The directive followed an incident when one of the infected patients identified as Twagira Yesu alias Kagaro previously listed among the Ebola patient contacts in Mubende escaped to see a witch-doctor in Luweero and he later died in Kampala on Friday.

Since it’s not the government’s first time dealing with Ebola, which is transmitted by touching an infected person’s bodily fluids, World Health Organization Director-General Tedros Adhanom Ghebreyesus said the WHO and Kampala “have been working together to prepare for an outbreak for some time.”

“Our primary focus now is to rapidly control and contain this outbreak to protect neighbouring districts, as well as neighbouring countries,” he added on Wednesday.

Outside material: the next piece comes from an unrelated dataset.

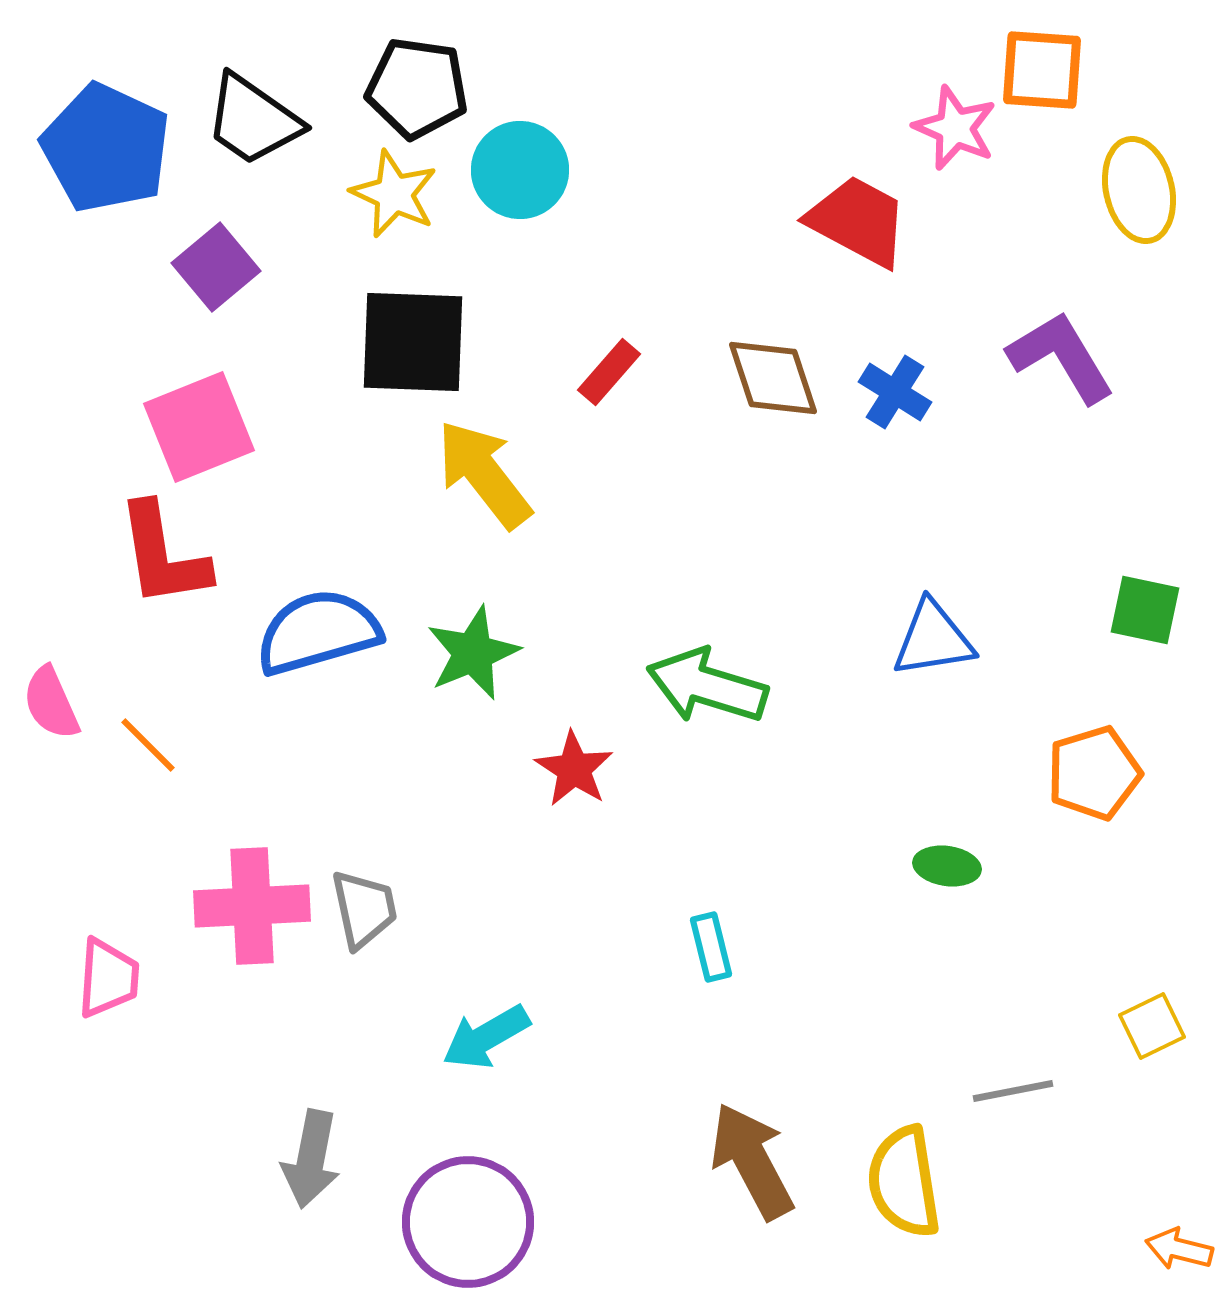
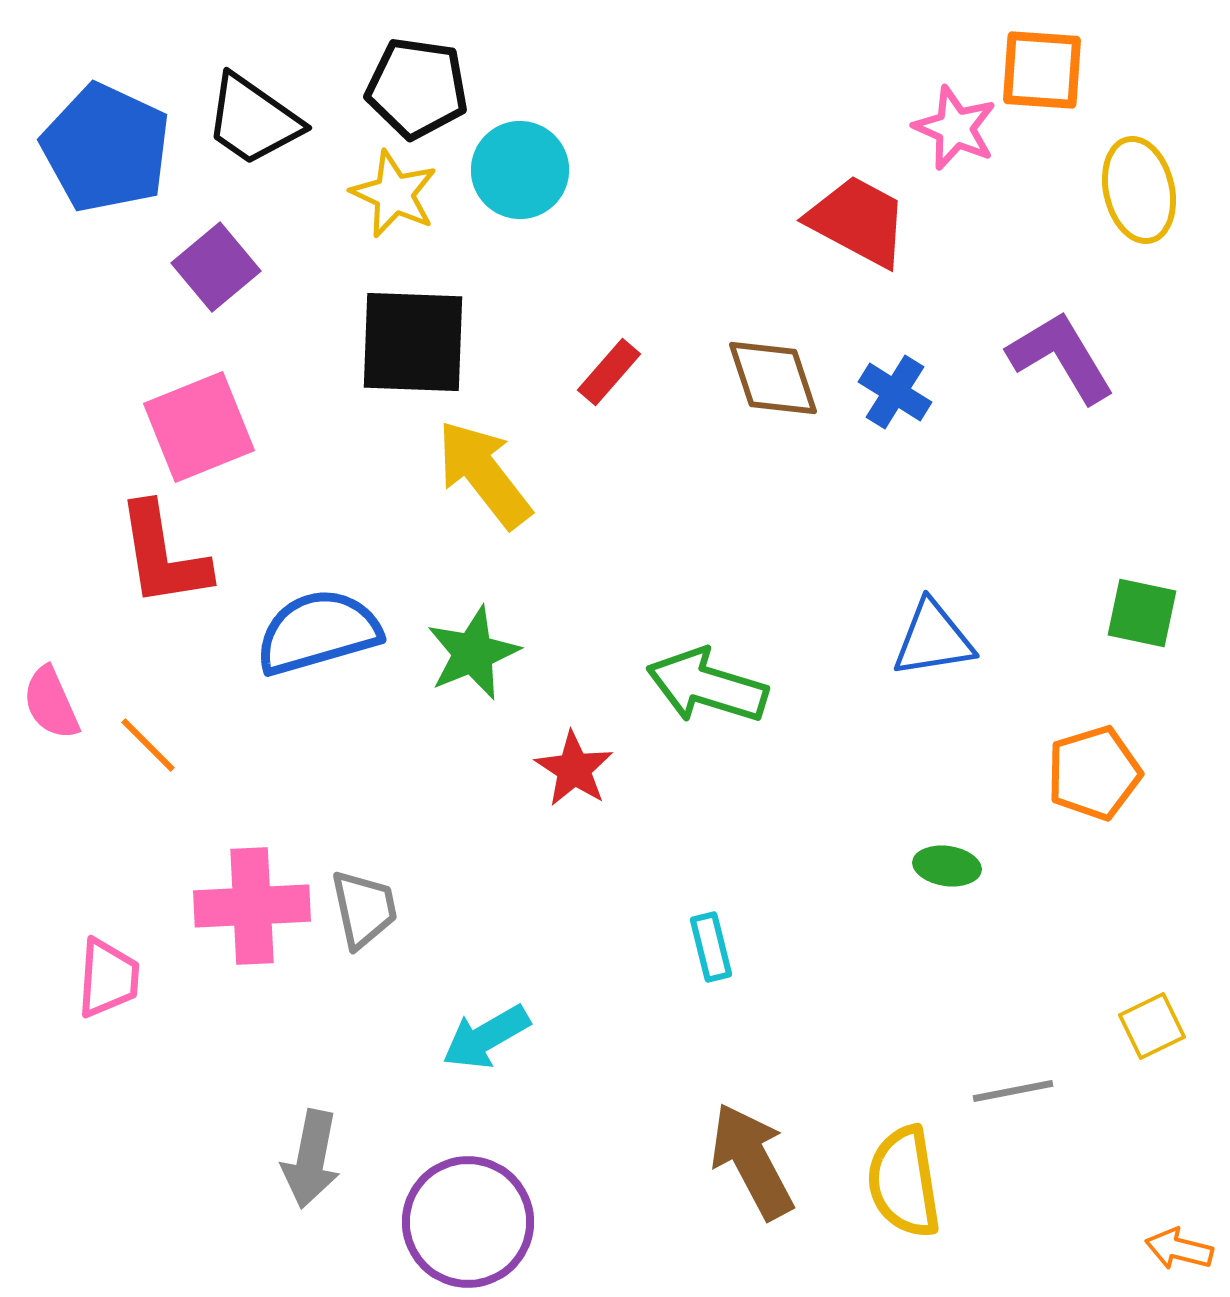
green square: moved 3 px left, 3 px down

Health officials have raced to limit the virus’s spread, launching contact tracing campaigns and establishing new treatment facilities, although many of Uganda’s healthcare facilities were already strained by the Covid-19 pandemic and doctors have said they don’t have enough personal protective equipment. Ugandan President Yoweri Museveni, meanwhile, has resisted implementing lockdowns.

“We are asking families to make huge sacrifices: isolation; quarantine; changes to the way to interact with each other; changes in the way people mourn and bury the dead,” Tedros said. “Community engagement and community trust are critical.”

Uganda’s neighbours have ramped up their entry restrictions, while Washington announced plans to screen travellers who have recently visited the country. People who were in Uganda in the past three weeks will now be rerouted to one of five US airports to complete temperature checks and health forms.

Although this strain currently has no approved vaccine options, Tedros said that vaccine trials for it could begin in the coming weeks once they receive the required approvals from Uganda.